(What you will do) Give a verbatim copy of the lines below, minus the pictures.

(Study material Opens)

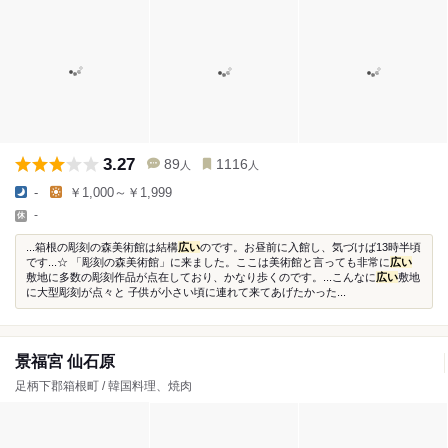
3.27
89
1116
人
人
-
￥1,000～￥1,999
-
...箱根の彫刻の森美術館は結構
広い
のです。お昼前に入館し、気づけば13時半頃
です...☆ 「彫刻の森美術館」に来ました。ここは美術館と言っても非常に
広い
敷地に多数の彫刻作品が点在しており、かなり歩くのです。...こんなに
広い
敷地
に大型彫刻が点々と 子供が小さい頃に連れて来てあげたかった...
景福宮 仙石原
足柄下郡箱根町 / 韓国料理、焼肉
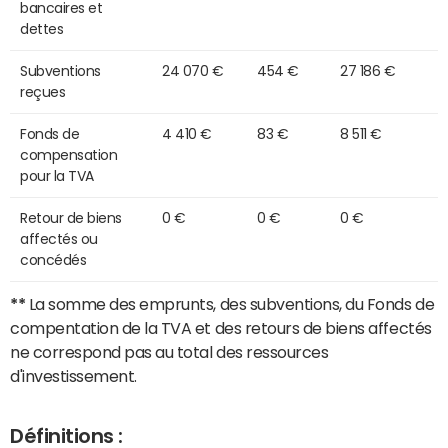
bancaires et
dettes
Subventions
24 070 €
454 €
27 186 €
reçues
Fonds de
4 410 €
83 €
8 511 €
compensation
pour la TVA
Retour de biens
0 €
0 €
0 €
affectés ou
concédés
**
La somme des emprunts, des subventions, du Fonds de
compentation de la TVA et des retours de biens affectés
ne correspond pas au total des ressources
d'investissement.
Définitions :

(Study material Closes)

(Solution to the exercise)
3.27
89
1116
人
人
-
￥1,000～￥1,999
-
...箱根の彫刻の森美術館は結構
広い
のです。お昼前に入館し、気づけば13時半頃
です...☆ 「彫刻の森美術館」に来ました。ここは美術館と言っても非常に
広い
敷地に多数の彫刻作品が点在しており、かなり歩くのです。...こんなに
広い
敷地
に大型彫刻が点々と 子供が小さい頃に連れて来てあげたかった...
景福宮 仙石原
足柄下郡箱根町 / 韓国料理、焼肉
bancaires et
dettes
Subventions
24 070 €
454 €
27 186 €
reçues
Fonds de
4 410 €
83 €
8 511 €
compensation
pour la TVA
Retour de biens
0 €
0 €
0 €
affectés ou
concédés
**
La somme des emprunts, des subventions, du Fonds de
compentation de la TVA et des retours de biens affectés
ne correspond pas au total des ressources
d'investissement.
Définitions :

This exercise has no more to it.